Premiere: Watch Luke Escombe's New Music Video 'Sacred River'

Luke Escombe
Our eclectic team of writers from around Australia – and a couple beyond – with decades of combined experience and interest in all fields.

Luke Escombe is an ARIA-nominated singer-songwriter, who combines blues, rock and soul influences with subversive humour, poetic lyrics and storytelling.


Luke's released numerous albums and EPs with Luke Escombe And The Corporation, as well as one under his own name – 'Skeleton Blues' from 2017.

Now, Luke has dropped the second single from his forthcoming album 'Whale Beach Road'. The single is called 'Sacred River'.

“'Sacred River' is the second single from an ambitious new studio album that I funded almost entirely through Jobkeeper,” Luke describes. “Sadly the Jobkeeper money ran out before I could hire any professionals to make a sick video for me so I made one myself using Canva and an animator I found on Fiverr.”

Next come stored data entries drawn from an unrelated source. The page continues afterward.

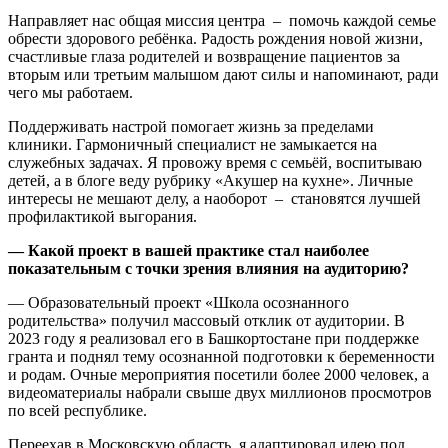
Направляет нас общая миссия центра – помочь каждой семье
обрести здорового ребёнка. Радость рождения новой жизни,
счастливые глаза родителей и возвращение пациентов за
вторым или третьим малышом дают силы и напоминают, ради
чего мы работаем.
Поддерживать настрой помогает жизнь за пределами
клиники. Гармоничный специалист не замыкается на
служебных задачах. Я провожу время с семьёй, воспитываю
детей, а в блоге веду рубрику «Акушер на кухне». Личные
интересы не мешают делу, а наоборот – становятся лучшей
профилактикой выгорания.
— Какой проект в вашей практике стал наиболее
показательным с точки зрения влияния на аудиторию?
— Образовательный проект «Школа осознанного
родительства» получил массовый отклик от аудитории. В
2023 году я реализовал его в Башкортостане при поддержке
гранта и поднял тему осознанной подготовки к беременности
и родам. Очные мероприятия посетили более 2000 человек, а
видеоматериалы набрали свыше двух миллионов просмотров
по всей республике.
Переехав в Московскую область, я адаптировал идею под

'Sacred River' begins a timid, steady groove, pulling the listener in and building the anticipation – before it blooms, and evolves into an all-out hypnotic feast for the senses, and its video heightens the hypnosis. Luke plays lead guitar on the track (recorded in one take!) while Clayton Doley adds extra layers of swirling tension on the Hammond organ, and chorus backing vocals are supplied by Sarah Belkner, Darren Percival, Alice Terry and Daniel Mifsud.

scenestr is stoked to be able to premiere the track's music video below. Enjoy.



“The lyrics hint at all kinds of possibilities but to me this is a song about an ex-soldier who’s now a FIFO mining worker in a remote desert location. There is maybe a wife and young child somewhere in his life, either waiting at home or already estranged.

“He is an insomniac who takes all kinds of things to try and keep the nightmares of his past life at bay, while still holding space in his heart for the possibility of love.”

The music video went through many processes, and encountered a few hiccups along the way – but the result is a swirling, chaotic visual accompaniment to a song which feels like an all-encompassing journey in itself.

“The original aim was for the whole video to be animated. I loved the 30-second clip that plays in the first chorus and had gone ahead and commissioned the full clip, but then all of a sudden Fiverr cancelled the animator’s account without any explanation, so I went ahead and cancelled my own account,” Luke explains.

“The belt-tightening nature of COVID had already got me in the mindset that I needed to figure out how to do as much sh.t as possible myself, so I started to look into the storytelling possibilities of Canva and ended up disappearing into the edit process for a solid week. You have no idea the difference that 0.2 seconds makes to how a cut makes you feel until you start editing images to music. Also, if I’d shot this video myself I doubt it would have had as many helicopter gunships and explosions.”

“I think the end result is somewhere between a traditional music video and a visualiser. It put me in mind of the visuals that used to play in night clubs like Sublime on a Friday and Saturday night while you were on the dance floor (showing my age here). Anyway, I hope it takes people on a trip.”

Luke Escombe plays Hotel Etico (Blue Mountains) 12 August and The Shack (Narrabeen) 3 September. The album 'Whale Beach Road' is released 21 August.